Duties of certain persons to notify births or deaths: The Act casts responsibility on midwives or any medical attendant at birth or death, the keeper or owner of a place set apart for disposal of dead bodies has to notify every birth or death at which he or she was present to the Registrar.
Delayed Registration of events: Births and deaths not reported within the prescribed period of 21 days but within 30 days of occurrence can be registered after payment of a late fee. After 30 days but within one year of occurrence, an event can be registered only on written permission from the prescribed officer (usually Tahsildars/ Commissioners/ Chief Officers), on production of an affidavit and payment of late fee. After one year of occurrence, an event can be registered only on an order of First Class Magistrate and on payment of late fee.
Penalties on persons/establishments not reporting the events and the registration functionary who neglects or refuses, without reasonable cause to register.
Issue of certificates; As soon as the registration is completed a certificate is to be issued on free of cost to the informant. The Section 17 of the Act provides for giving certified extracts from the birth and death register on payment of prescribed fee. Such extracts are admissible under the Indian Evidence Act as evidence of the birth or death the entry relates to. Such extracts will not include the cause of death entered in the register.

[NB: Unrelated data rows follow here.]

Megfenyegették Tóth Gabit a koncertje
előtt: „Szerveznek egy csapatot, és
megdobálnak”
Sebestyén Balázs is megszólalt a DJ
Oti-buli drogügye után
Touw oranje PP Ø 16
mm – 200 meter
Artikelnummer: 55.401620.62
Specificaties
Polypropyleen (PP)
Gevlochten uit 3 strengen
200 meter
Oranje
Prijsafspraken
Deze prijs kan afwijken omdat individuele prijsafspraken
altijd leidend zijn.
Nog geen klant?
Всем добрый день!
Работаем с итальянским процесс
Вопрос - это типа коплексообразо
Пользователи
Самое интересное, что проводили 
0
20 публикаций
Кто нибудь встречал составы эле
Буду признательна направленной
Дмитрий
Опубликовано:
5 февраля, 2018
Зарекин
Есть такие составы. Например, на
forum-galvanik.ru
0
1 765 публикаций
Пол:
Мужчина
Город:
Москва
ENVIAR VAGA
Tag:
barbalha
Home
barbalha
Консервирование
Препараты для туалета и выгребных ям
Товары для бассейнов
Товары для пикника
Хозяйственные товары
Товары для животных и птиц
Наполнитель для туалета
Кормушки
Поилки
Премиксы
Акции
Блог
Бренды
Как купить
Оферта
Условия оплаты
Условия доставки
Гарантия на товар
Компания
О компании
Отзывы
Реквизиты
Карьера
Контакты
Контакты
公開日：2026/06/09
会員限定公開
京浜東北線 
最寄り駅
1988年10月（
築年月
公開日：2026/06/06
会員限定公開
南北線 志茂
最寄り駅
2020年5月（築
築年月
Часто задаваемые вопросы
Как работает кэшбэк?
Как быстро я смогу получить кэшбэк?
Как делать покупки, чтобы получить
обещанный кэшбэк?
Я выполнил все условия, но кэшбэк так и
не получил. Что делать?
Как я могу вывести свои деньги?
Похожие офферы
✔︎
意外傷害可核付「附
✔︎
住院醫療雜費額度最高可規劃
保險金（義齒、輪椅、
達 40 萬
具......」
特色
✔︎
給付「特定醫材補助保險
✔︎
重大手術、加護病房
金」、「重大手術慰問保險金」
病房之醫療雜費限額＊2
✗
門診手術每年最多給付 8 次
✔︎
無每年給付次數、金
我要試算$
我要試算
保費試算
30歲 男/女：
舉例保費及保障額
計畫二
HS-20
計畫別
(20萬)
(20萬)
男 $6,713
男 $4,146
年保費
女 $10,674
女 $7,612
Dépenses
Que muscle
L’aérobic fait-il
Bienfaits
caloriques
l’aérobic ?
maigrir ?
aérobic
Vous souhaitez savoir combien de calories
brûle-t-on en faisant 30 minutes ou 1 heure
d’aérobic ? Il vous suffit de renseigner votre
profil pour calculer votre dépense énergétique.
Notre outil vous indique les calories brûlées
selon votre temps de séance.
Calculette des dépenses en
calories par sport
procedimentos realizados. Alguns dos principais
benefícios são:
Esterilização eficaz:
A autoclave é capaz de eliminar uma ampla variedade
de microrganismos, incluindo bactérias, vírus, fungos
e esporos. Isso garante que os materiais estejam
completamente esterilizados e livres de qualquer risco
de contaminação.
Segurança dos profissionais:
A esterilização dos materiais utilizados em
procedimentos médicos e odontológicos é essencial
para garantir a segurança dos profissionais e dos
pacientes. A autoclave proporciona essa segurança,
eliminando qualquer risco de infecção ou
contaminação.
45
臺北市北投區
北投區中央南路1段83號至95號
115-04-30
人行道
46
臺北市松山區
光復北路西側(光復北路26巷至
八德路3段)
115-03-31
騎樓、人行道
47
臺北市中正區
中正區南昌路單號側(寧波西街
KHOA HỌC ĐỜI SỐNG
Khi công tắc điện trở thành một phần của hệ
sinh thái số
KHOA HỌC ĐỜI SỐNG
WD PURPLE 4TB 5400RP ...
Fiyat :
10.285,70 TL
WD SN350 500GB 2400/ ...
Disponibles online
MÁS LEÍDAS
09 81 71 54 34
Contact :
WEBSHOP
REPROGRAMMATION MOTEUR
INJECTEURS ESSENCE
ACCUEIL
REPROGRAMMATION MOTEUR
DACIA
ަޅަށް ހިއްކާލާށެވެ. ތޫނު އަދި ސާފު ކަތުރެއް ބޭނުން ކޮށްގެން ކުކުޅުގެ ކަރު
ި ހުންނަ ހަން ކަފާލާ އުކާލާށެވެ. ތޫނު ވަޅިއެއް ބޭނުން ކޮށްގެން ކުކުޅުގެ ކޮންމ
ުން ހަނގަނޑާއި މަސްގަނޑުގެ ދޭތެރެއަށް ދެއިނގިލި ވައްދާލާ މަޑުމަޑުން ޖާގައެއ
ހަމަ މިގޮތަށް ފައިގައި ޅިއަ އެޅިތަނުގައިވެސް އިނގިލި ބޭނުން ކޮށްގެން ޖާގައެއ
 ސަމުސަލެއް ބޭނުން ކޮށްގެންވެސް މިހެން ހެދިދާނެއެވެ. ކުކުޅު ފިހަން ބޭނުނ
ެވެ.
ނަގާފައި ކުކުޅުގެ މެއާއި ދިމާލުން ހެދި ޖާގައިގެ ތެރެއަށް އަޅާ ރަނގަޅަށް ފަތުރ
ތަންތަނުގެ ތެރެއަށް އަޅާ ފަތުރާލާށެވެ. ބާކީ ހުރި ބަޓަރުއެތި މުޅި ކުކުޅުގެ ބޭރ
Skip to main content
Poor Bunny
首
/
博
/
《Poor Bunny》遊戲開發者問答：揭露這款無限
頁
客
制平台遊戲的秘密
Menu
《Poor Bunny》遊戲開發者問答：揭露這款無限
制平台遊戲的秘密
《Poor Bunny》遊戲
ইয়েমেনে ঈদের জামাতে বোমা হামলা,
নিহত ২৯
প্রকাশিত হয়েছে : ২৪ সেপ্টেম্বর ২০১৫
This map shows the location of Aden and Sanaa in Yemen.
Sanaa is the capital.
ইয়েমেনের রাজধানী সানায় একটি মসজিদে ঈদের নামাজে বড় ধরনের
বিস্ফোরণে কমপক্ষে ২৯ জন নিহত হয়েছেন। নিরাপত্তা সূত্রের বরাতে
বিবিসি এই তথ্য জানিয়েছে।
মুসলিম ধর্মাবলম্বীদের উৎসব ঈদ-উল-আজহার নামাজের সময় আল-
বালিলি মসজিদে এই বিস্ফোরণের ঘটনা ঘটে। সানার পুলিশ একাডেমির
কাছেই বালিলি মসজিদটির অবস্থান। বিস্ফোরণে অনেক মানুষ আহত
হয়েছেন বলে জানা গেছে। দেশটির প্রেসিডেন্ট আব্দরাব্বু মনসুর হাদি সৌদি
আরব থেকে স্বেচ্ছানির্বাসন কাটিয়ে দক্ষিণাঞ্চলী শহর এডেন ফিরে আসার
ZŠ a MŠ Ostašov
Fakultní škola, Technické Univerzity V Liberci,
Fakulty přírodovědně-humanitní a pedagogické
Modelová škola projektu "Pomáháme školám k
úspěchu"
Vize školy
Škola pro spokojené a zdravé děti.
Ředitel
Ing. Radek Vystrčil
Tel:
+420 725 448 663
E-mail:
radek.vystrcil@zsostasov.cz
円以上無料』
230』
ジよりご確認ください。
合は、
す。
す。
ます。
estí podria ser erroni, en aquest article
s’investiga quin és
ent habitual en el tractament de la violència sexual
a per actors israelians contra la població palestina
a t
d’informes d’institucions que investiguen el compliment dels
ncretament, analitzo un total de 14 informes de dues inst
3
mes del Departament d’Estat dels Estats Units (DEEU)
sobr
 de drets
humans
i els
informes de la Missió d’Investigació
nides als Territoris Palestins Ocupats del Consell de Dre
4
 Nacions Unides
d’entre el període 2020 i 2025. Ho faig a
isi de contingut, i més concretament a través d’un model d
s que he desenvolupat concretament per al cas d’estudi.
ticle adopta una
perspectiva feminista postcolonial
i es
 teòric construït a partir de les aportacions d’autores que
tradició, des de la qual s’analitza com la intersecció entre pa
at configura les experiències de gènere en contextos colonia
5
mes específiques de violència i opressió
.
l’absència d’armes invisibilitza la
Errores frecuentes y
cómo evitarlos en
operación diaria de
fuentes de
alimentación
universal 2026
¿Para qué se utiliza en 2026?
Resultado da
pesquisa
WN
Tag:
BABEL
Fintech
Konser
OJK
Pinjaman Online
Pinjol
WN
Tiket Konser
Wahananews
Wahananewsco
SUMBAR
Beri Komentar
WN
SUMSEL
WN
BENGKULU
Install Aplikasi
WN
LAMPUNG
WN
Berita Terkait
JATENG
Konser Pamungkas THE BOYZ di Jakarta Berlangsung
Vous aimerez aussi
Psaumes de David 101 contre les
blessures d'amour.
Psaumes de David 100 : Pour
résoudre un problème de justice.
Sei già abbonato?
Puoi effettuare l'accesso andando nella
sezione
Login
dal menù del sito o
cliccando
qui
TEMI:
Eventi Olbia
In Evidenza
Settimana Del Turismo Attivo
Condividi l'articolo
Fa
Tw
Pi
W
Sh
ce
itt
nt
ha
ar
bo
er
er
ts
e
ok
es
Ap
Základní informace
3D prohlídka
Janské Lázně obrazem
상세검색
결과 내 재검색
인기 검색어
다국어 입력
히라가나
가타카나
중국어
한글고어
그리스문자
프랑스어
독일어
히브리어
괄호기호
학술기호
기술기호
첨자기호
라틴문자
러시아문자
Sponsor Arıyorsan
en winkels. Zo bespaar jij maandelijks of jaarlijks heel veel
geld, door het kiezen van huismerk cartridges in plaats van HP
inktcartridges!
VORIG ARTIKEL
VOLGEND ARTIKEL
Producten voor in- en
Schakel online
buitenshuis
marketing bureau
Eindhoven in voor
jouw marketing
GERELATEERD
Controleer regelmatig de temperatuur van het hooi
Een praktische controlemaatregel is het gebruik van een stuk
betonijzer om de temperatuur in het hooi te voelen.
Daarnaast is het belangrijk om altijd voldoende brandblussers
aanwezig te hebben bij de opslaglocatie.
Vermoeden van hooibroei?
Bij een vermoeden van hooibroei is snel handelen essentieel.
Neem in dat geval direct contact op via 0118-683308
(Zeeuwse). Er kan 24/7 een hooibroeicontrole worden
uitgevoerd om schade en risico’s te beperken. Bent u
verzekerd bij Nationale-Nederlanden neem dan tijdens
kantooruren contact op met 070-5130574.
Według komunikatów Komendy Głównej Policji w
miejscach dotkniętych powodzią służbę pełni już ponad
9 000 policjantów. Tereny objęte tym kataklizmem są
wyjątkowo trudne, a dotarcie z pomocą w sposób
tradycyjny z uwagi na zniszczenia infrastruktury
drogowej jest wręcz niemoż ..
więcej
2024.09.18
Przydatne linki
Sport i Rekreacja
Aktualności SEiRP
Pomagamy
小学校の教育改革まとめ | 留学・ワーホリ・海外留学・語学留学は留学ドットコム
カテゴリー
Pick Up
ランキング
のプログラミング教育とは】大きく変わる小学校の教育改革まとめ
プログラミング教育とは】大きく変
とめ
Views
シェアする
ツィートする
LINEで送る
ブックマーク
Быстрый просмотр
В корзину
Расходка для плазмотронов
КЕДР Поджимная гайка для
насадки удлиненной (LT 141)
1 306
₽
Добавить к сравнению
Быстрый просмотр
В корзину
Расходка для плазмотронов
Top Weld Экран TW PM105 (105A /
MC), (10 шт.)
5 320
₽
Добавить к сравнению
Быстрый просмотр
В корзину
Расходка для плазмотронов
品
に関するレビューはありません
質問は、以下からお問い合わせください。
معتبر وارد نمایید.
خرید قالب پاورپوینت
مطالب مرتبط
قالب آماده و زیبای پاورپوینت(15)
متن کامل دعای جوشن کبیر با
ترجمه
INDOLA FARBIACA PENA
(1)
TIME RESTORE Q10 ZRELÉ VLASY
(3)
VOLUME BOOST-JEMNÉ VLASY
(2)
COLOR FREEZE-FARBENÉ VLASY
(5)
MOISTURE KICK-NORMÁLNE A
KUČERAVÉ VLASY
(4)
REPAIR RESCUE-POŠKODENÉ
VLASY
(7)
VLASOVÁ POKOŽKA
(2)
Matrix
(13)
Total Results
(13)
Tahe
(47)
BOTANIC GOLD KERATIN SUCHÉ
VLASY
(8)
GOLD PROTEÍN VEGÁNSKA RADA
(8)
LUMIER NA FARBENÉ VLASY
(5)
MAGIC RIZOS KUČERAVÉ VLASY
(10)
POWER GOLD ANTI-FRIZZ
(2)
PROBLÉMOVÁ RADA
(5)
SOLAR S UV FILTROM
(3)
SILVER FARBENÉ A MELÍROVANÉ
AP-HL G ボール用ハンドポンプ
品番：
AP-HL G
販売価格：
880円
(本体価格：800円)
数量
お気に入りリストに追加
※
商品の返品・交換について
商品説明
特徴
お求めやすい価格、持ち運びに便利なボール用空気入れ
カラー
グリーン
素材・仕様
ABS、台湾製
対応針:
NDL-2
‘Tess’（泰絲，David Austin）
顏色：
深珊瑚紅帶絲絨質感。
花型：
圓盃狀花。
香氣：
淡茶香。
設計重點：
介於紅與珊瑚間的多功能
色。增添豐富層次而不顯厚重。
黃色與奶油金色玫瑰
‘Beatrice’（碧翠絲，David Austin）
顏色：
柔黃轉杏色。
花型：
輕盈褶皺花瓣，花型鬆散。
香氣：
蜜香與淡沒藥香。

Entry of the name of the child later on, but within the prescribed period if the birth was registered without name of the child. Within 12 months of registration of a birth, name of the child can be got entered without any fee.
After 12 months but within 15 years of registration, it can be entered after payment of a prescribed fee.
Correction or cancellation of entries made erroneously, fraudulently or improperly in the birth and death registers. If it is proved to the satisfaction of the Registrar that any entry of a birth or death in any register kept by him is erroneous, he may, subject to the rules correct the error or cancel the entry.